The word most frequently used to describe a group of people who are linked in some way is “community.” Community asserts similarity: These people have something in common, and they become a group.
Civity recognizes that similarity is only half the story. Civity acknowledges that difference within a group creates energy, creativity, and ultimately resilience. Difference allows for groups to adapt, to evolve, and to grow. As long as the different members of the group are connected, ideas and innovations can spark and flow.
In the United States, racism has been called our original sin. Racism – a system of advantage and disadvantage based on the socially constructed characteristic called “race” – separates us, blinds us, deafens us, and keeps us hamstrung.
Toni Morrison put that difference on the table.
Morrison’s work – referred to by Cornel West as her “magisterial corpus” – offers to readers stories of the U.S. seen through the eyes of Black Americans. She does not shy away from race. Instead, she puts it on the table and explores it – carefully, thoughtfully, with imagination, and with love.
Author Jesmyn Ward, who is herself African American, wrote in tribute to Morrison:
Toni Morrison wrote to us again and again, exhorting our beauty, making us grapple with our pain, reaffirming our humanity. Her every word a caress, her every sentence an embrace, her every paragraph, a cupping of her hands around our faces that said: I know you, I see you, we are together. She loved us…

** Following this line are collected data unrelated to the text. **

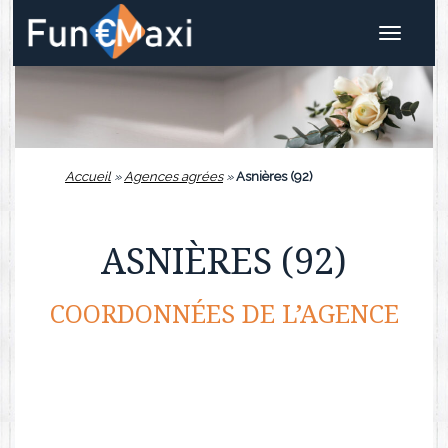
Toggle
navigat
Accueil
»
Agences agrées
»
Asnières (92)
ASNIÈRES (92)
COORDONNÉES DE L’AGENCE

For White readers and other readers who are not African American, Morrison’s stories invite us into the Black American experience – into Black American experiences – in a way that does not feel voyeuristic, that feels genuine to its core.

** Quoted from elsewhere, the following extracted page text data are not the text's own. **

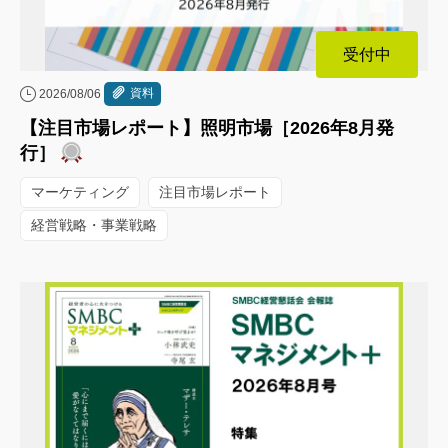
受付中
資料
2026/08/06
【注目市場レポート】照明市場［2026年8月発
行］
マーケティング
注目市場レポート
経営戦略・事業戦略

Morrison’s stories are offered to us not with a grudge or to score points. They are offered as an opportunity to step into different human experiences with our hearts as well as our heads.

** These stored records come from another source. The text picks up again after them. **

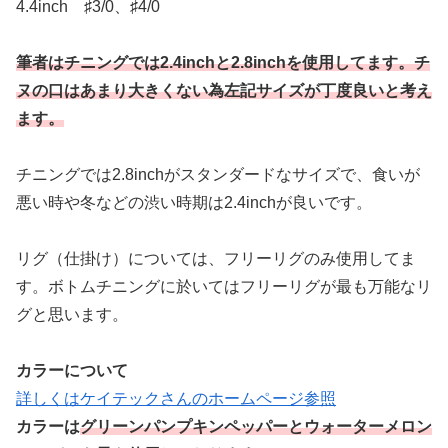
4.4inch ♯3/0、♯4/0
筆者はチニングでは2.4inchと2.8inchを使用してます。チ
ヌの口はあまり大きくない為左記サイズが丁度良いと考え
ます。
チニングでは2.8inchがスタンダードなサイズで、食いが
悪い時や冬などの渋い時期は2.4inchが良いです。
リグ（仕掛け）については、フリーリグのみ使用してま
す。ボトムチニングに於いてはフリーリグが最も万能なリ
グと思います。
カラーについて
詳しくはケイテックさんのホームページ参照
カラーは
グリーンパンプキンペッパーとウォーターメロン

In talks delivered at Harvard in Spring 2016 on “the literature of belonging,” captured in her small book The Origins of Others, Morrison shared her insights about the genesis of the human response to Others – those who are deemed different:
There are no strangers. There are only versions of ourselves, many of which we have not embraced, most of which we wish to protect ourselves from. For the stranger is not foreign, she is random; not alien but remembered; and it is the randomness of the encounter with our already known—although unacknowledged—selves that summons a ripple of alarm. That makes us reject the figure and the emotions it provokes—especially when these emotions are profound. It is also what makes us want to own, govern, and administrate the Other. To romance her, if we can, back into our own mirrors. In either instance (of alarm or false reverence), we deny her personhood, the specific individuality we insist upon for ourselves.
The paradox of putting difference on the table is that once a difference is named, it loses its talismanic power. Once a difference is named, once stories are told and listened to, the individuality, the infinity, and the personhood of another person become clear. And with recognition of another’s personhood comes awareness that in fact, alongside difference, there are many similarities.
By putting race on the table in a way that is accessible to all of us, Morrison helped mark the path toward an alignment of community and of civity, especially in the U. S. Here, we are all members of a larger community, what Dr. Martin Luther King Jr. referred to as the Beloved Community. We are connected within this community through civity, which acknowledges our differences with respect and empathy.
Cornel West wrote of Morrison’s work in Democracy Matters:
Morrison’s fundamental democratic insight is that there can be democratic dialogue only when one is open to the humanity of individuals and to the interiority of their personalities. Building on that insight, she puts forth a vision of black democratic identity rooted in a love that embraces all…
When we connect through difference at the individual level, we grow our capacity for being together as local communities – and as a nation.